To address the second issue, we added code switches that required different roles in our dev and test environments where external integration was being tested. In our production environment, where we weren’t yet ready to allow external users, these switches could be disabled.
Of course, this resulted in additional code changes and follow-up tasks to remove the code when it was no longer necessary. As these follow-up tasks were more about code cleanliness than feature delivery, they were naturally a lower priority, so it was easy to allow them to fall down into the backlog in favor of more visible features. Clearly, this wasn’t the ideal solution, so we set about identifying ways to improve the process. What we settled on was “have more roles.”
Impact
As counterintuitive as it sounds, having more roles solved both problems. Although it’ll require some changes to our codebase going forward, it didn’t result in any radical changes to our existing code or architecture.
The plan was to adopt a unique role for each feature within the application. Our employee directory feature, for example, would no longer be available to employees. Instead, it would be available to users with the people role. Down the line, read and write access could be further divided into people.read and people.write.
The beauty of this solution is that it required no code changes to adopt. The adoption is iterative, with new roles introduced to features as they’re interacted with. This minimizes unnecessary changes to long-functional code and allows the adoption to happen silently in the background, with little-to-no focus taken from feature delivery.
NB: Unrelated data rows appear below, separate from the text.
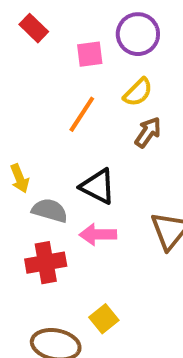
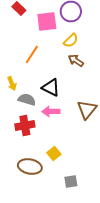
pink square: (90, 54) -> (47, 22), size x1.5
orange line: (82, 114) -> (32, 54), moved
brown arrow: (148, 132) -> (76, 60), turned -91

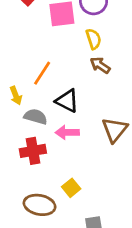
yellow semicircle: (71, 40) -> (94, 39), turned -63
orange line: (32, 54) -> (42, 73), moved

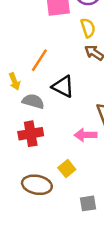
pink arrow: (67, 132) -> (85, 135), moved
The 3AP Admin platform consists of approximately a dozen distinct features, each of which would require multiple roles to expose many operations in a fine-grained manner. These changes dovetailed perfectly into our existing micro-frontend architecture, but it was undeniable that handling dozens of roles would be no easy task. Luckily, Keycloak offers the perfect solution: Groups.
Keycloak’s Groups are a way of grouping roles together so they can be applied in bulk. This means we can create a clientUser group that replaces the previous clientUser role. This group can then be configured to include each of the roles that a client needs to access their features. What’s more is we can do the same for employees and admins down the line. When we create new groups, we can make use of the existing roles.
With this solution in place, we can make changes to which features a user can access without a single code change. This dramatically reduces the time needed to make changes, especially in production.
In addition to the objective reasons listed above, this solution delivers additional benefits. A/B testing (or green/blue testing) can easily be implemented by assigning a subset of users to a new group. And canary releases and beta testing can be done in both production and preproduction environments by adding additional roles to select users.
Closing Thoughts
Adopting this strategy is ongoing in our 3AP Admin project. Still, it’s already proven effective and has been embraced fully in some of our other projects — including in our newest digital solution, where we’re practicing API-first development, with roles as a central consideration.
In the end, what I’ve set out here is no novel solution; huge products already use role-based authentication to secure complex APIs, and you’ll likely already know if adopting this approach would benefit your own projects. Fine-grained authentication can enable a degree of specificity that can benefit any project, and rethinking how authentication is considered can often lead to additional discoveries in big and small projects alike. If you’re on the fence, I’d love to encourage you to adopt this approach.